A warmer morning, and all the birds are calling: Carolina wren, robin, crows, a flicker. Squirrels chase back and forth across the snow.
Sunny and warm. A red-bellied woodpecker chases a flicker out of the woods. The first spring azure butterfly blows past like a leaf.
Cloudless and still. A pair of flickers inspect the old flicker den in the dead elm where a rat snake once swallowed all the hatchlings.
Clear and dead still. A flicker lands on the elm snag and pokes into the old den hole. Her wings, when she flies, glow yellow in the sun.
A sharp-shinned hawk keeps chasing flickers in the yard; they yell at the effrontery and circle right back each time. A wren chatters alarm.
Ground fog in the corner of the meadow glowing faintly pink in the sunrise. A flicker flies out of the old den in the dead elm tree.
Have the flickers fledged? Their den hole gapes, silent. Is absence of evidence evidence of absence? A pileated woodpecker’s wild laughter.
Just audible over the tractor: a tanager’s hoarse song. The male flicker flies out of its nest hole carrying an offspring’s white fecal sac.
A half-hour after sunrise, the flickers arrive at the elm from different directions, copulate twice, and go back to work on the nest hole.
The hole in the dead elm is emitting puffs of dust: a flicker cleans house. Just beyond: scarlet tanager! Then the cardinal’s humdrum red.
Two male flickers fighting over the dead elm and its den-hole joust in the garden, jabbing and feinting with their long bills.

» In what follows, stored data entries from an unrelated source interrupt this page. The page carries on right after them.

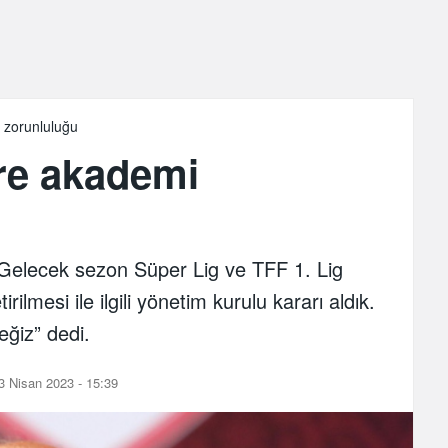
 zorunluluğu
re akademi
elecek sezon Süper Lig ve TFF 1. Lig
ilmesi ile ilgili yönetim kurulu kararı aldık.
eğiz” dedi.
 Nisan 2023 - 15:39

The flickers that have been hanging around the yard copulate next to the old den hole in the elm snag—the one a black snake raided in 2012.
A squirrel climbs the elm with a mouthful of dried leaves, goes into the old flicker hole and turns to face out, ready for other contenders.
A squirrel creeps up to the flicker hole in the dead elm, but another squirrel pops out chittering and gives chase through the treetops.